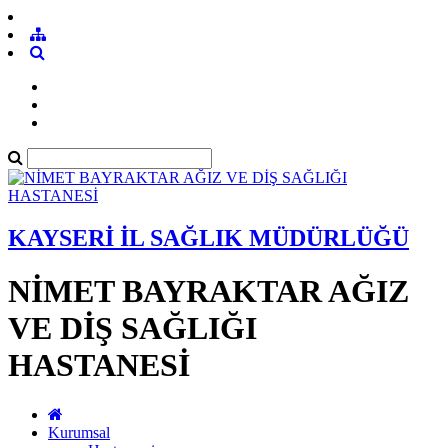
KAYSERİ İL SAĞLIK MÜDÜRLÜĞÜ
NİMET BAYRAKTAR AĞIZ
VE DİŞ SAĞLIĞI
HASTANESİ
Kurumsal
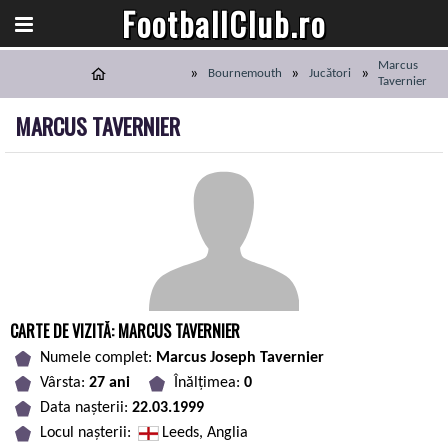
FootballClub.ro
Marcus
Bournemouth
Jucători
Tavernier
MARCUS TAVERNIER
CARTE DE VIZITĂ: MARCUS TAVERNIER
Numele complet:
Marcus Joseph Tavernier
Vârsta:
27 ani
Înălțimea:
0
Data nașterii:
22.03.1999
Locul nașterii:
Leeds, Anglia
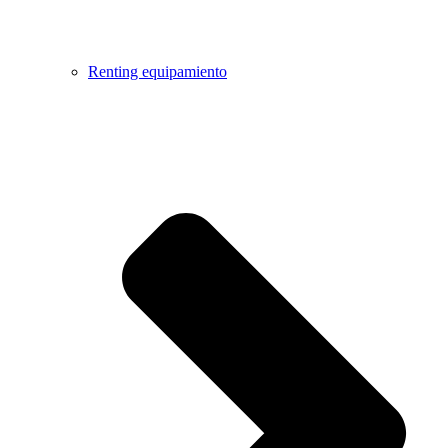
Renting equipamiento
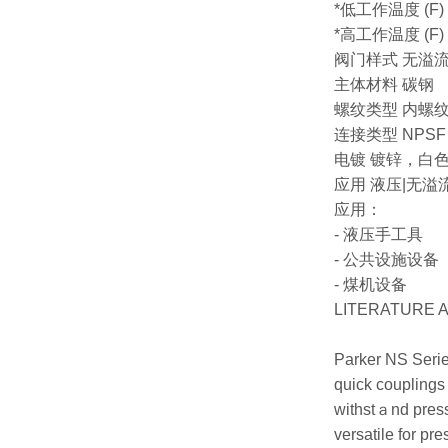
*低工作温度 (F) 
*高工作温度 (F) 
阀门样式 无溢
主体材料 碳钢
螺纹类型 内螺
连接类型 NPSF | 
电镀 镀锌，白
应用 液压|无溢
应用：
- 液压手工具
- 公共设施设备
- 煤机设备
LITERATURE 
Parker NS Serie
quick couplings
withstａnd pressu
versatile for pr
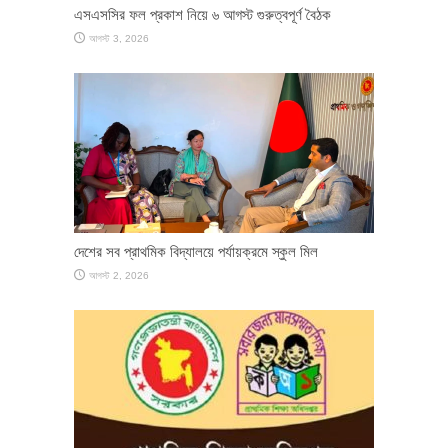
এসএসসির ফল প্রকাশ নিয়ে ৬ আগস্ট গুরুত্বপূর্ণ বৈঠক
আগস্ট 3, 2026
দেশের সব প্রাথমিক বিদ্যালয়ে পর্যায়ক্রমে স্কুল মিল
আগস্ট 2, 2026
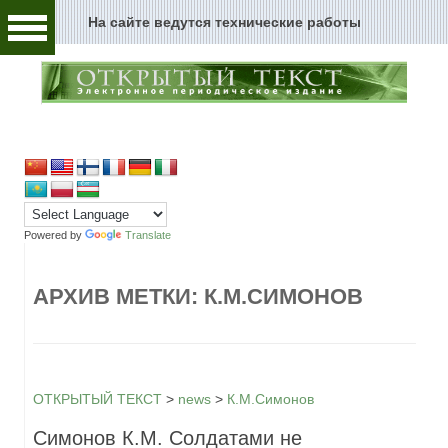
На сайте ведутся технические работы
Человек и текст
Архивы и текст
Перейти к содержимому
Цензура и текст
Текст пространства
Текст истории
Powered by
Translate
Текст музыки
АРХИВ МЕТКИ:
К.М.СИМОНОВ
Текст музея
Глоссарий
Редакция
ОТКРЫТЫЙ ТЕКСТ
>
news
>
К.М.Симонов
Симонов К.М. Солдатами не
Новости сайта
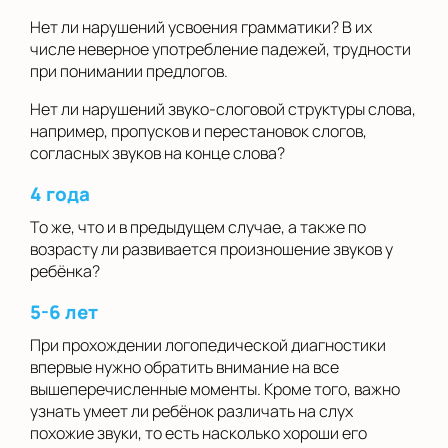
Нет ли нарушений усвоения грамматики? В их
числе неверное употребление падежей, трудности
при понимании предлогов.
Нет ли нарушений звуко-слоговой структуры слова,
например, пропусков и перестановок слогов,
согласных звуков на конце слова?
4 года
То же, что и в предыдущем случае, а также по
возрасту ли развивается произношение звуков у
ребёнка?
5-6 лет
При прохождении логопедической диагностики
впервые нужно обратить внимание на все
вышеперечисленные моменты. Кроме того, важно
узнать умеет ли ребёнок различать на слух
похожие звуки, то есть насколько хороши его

* * *

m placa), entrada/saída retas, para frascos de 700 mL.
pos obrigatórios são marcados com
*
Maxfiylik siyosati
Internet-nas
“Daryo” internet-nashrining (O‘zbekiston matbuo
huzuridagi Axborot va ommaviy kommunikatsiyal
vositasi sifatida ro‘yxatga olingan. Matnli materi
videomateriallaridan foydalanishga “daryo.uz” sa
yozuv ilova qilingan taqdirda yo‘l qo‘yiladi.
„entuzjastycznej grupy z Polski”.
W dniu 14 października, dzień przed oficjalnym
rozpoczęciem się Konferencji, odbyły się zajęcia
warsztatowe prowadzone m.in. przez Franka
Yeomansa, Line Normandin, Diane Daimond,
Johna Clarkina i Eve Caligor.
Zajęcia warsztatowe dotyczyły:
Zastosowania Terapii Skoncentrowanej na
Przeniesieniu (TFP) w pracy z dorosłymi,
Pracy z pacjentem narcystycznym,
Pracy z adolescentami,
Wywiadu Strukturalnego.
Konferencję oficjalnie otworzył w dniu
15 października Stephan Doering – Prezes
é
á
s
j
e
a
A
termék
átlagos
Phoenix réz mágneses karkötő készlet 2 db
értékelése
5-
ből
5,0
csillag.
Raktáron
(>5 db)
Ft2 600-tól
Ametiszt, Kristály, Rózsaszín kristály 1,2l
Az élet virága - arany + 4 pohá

...

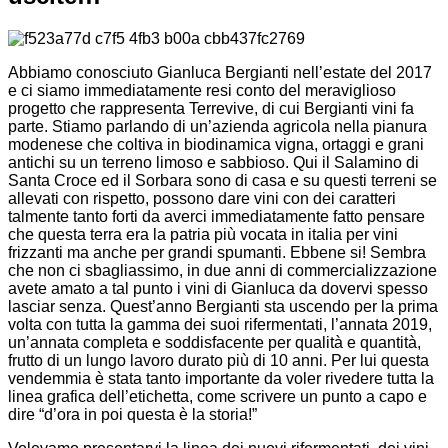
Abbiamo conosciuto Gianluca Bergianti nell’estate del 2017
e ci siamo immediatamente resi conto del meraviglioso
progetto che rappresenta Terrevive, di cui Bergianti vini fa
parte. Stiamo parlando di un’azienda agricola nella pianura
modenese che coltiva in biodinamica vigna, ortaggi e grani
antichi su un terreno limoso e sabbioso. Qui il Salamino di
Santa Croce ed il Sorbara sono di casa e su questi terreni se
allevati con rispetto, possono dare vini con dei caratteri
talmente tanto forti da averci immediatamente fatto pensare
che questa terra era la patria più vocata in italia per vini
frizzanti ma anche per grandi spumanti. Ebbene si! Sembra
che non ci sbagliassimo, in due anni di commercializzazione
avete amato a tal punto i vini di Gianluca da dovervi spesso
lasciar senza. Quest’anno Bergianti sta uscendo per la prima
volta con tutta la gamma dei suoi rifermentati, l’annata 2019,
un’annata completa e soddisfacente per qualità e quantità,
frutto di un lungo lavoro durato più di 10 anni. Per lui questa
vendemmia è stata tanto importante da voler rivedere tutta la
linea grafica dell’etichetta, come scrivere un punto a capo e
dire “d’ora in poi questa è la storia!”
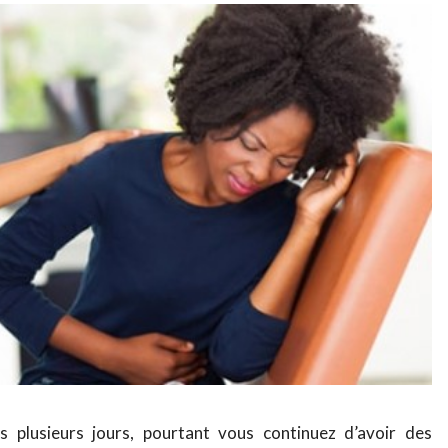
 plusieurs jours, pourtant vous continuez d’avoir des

[Exercise details]
Scan the material above for the string "dniu" and return the lines that hold it.

[Answer]
W dniu 14 października, dzień przed oficjalnym
Konferencję oficjalnie otworzył w dniu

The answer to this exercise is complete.